Rationale: Access to polysomnography, the recommended standard for the diagnosis of obstructive sleep apnea (OSA) in children, is limited in many jurisdictions. Many children undergo treatment for OSA without confirmatory testing, are denied treatment in the absence of testing, or have a delay in treatment of other sleep disorders until OSA can be ruled out.

Methods: An expert panel conducted a systematic review and meta-analysis examining alternative testing to polysomnography. Recommendations formulation followed a process of proposal, discussion, revisions, and voting, considering the evidence, panel members' judgement, as well as patient and family preferences.

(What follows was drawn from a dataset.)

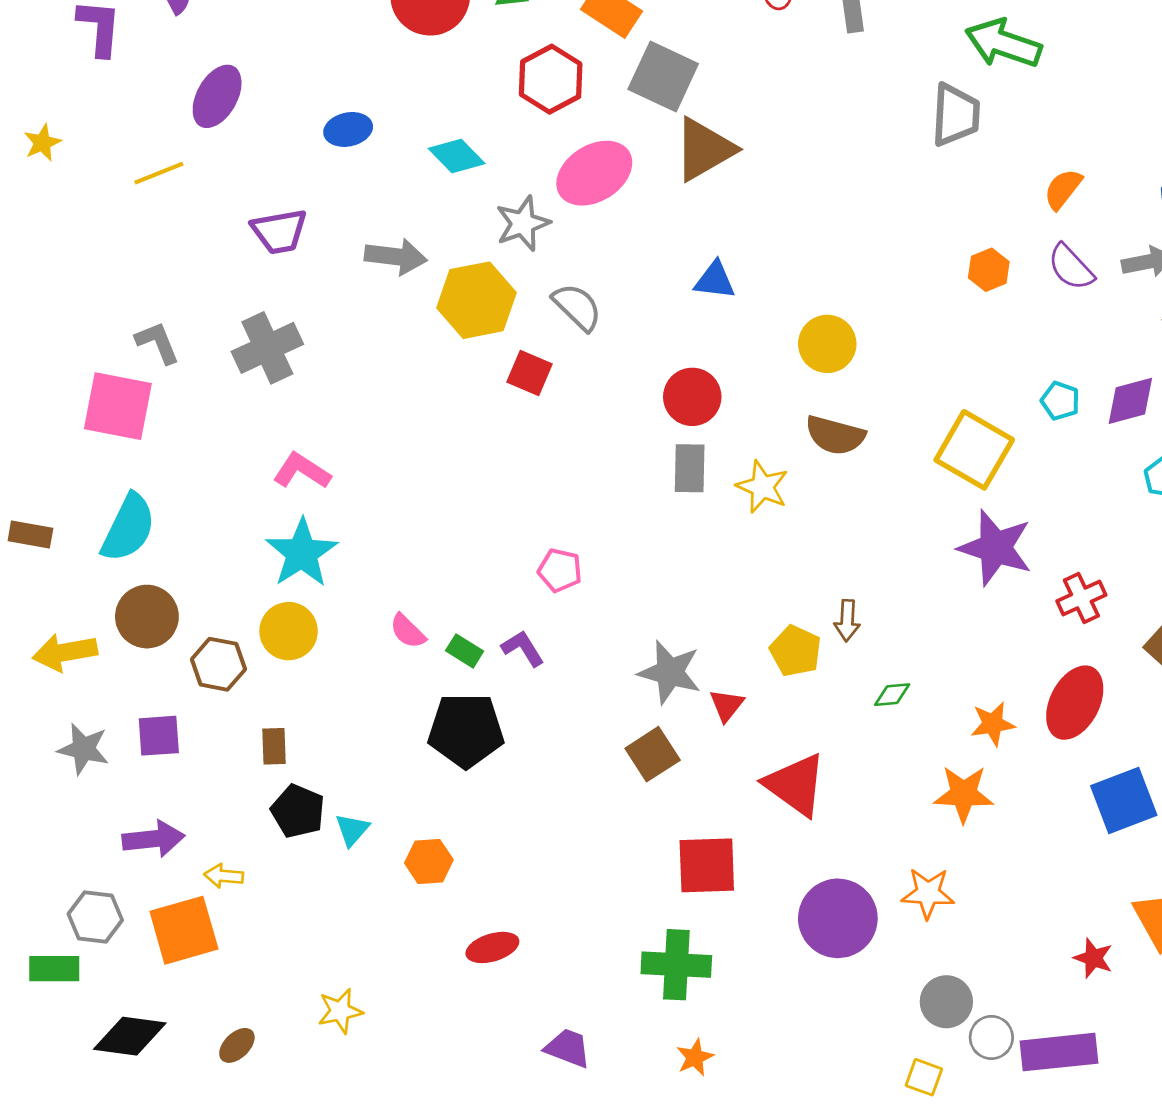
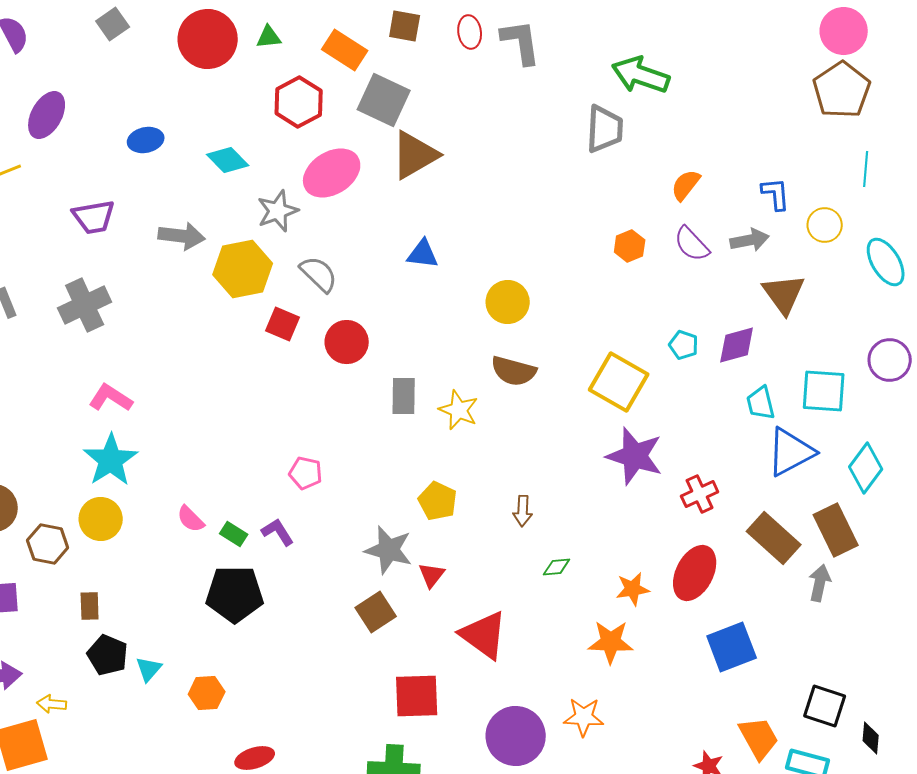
red circle: (692, 397) -> (347, 342), moved
yellow pentagon: (795, 651) -> (438, 501), moved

Results: A total of 250 articles across five types of clinical assessment were included. Most articles excluded children with comorbidities or did not report exclusions (62%, 26% respectively). Only 13% of articles included children under 2-years of age. Limited data were appropriate for meta-analysis.

Conclusions: The panel upholds polysomnography as the recommended standard for the diagnosis of OSA in children given the absence of an alternative test that could be considered a replacement. Level 3/Home Sleep Apnea Testing is recommended as an alternative option to diagnose OSA in otherwise healthy children over 5-years of age for whom access to polysomnography is effectively absent. While the Pediatric Sleep Questionnaire and overnight oximetry add information to the clinical assessment, we suggest that these should not be used to diagnose OSA in children. Given patient and family preferences for testing at home, further investment is needed in developing accurate and accessible home-based testing options to diagnose OSA in children.